The urge for clarity produces a reaction against obscurantism, which since Jonathan Swift, has been a part of the English polemical tradition. Academic writing, management speak, and the assembly-line cliches of the right and left have never found a home here. To be anti-academic is not the same as being anti-intellectual. Bertrand Russell was an Observer contributor, after all. But Russell’s school of analytic philosophy was concerned above all with conceptual clarity. To put it as gently as I can, intellectuals and politicians who do not share his passion for precision are unlikely to have the comment desk return their calls.
The tension between believing you are right and fearing that readers will not listen also produces the anger that powers the best and, indeed, the worst polemics in these pages. It can produce worthless rants. But you will understand the __more focused anger you read, if you can feel the tension that comes with needing to make a case, and knowing that the people around you probably won’t listen.

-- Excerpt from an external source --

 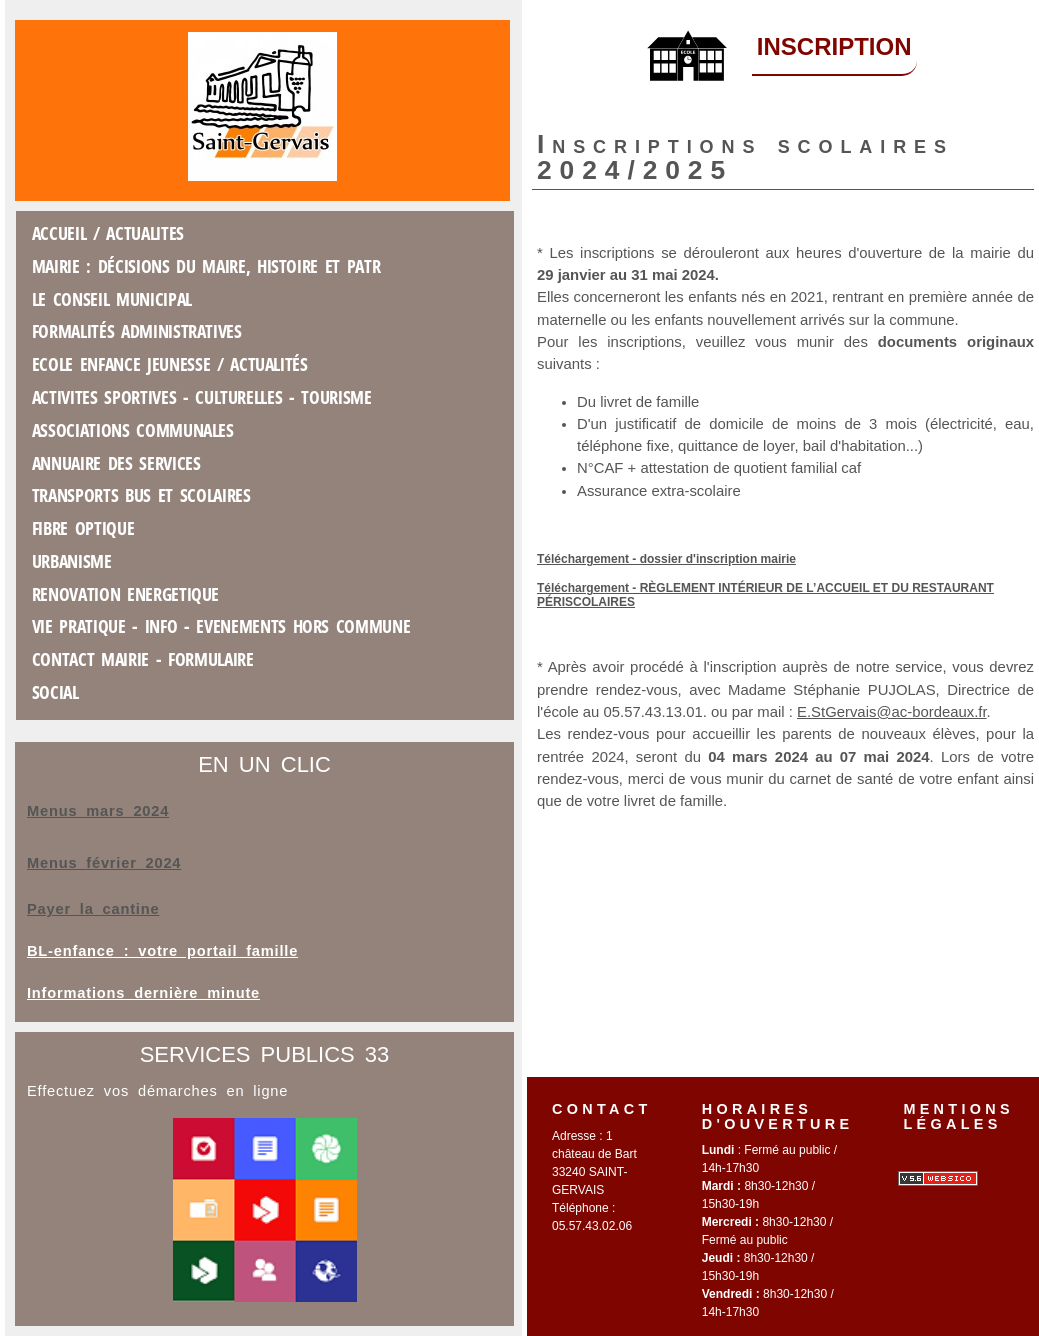 What do you see at coordinates (143, 993) in the screenshot?
I see `Informations dernière minute` at bounding box center [143, 993].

Of the many stories about Terence Kilmartin that lie in the “too good to check” category, the best concern his ferocious drinking. The Observer’s great literary editor from the 1950s to 1980s and his admirers edited the books pages from Soho pubs rather than anywhere as unconducive to art as the office. One day, a hanger-on told Kilmartin he was getting married. “The thing is,” he continued, “when I’m married, I will have to stop drinking.” Anxious to avoid the impression his fiancee had bullied him, he insisted it was his decision, not hers. “She hasn’t made me,” he said. “The thing is, Terry, I just don’t enjoy it anymore.”
Kilmartin fixed him with a ravaged face and haunted eyes, and boomed: “Do you think that any of us do this because we enjoy it?”
The same applies to the best polemicists. Recognition, when and if it comes, is welcome. You will never be rich, but the pay is all right. Status and money are not at issue, however.
You only write well if you have something to say. You only say it well when you are not intimidated. Intimidation can come in many guises, from the state, the libel law, and the unexpressed prejudices of your time. But the most pervasive is the social pressure to conform with “your side” or “your type of people”. At the Observer, the pressure is less severe than at ideological newspapers, which follow a party line. The relief of working here is that the Observer frees its writers. You can take on unpopular causes, and express unpopular opinions. There is no finer feeling than when an argument you have fought for wins through. But you must savour your victories on the rare occasions you achieve them, and accept that, for most of the time, you will be straining to make a case to a world that is not predisposed to listen.
You cannot and should not enjoy that. If you are enjoying it, you are not trying hard enough.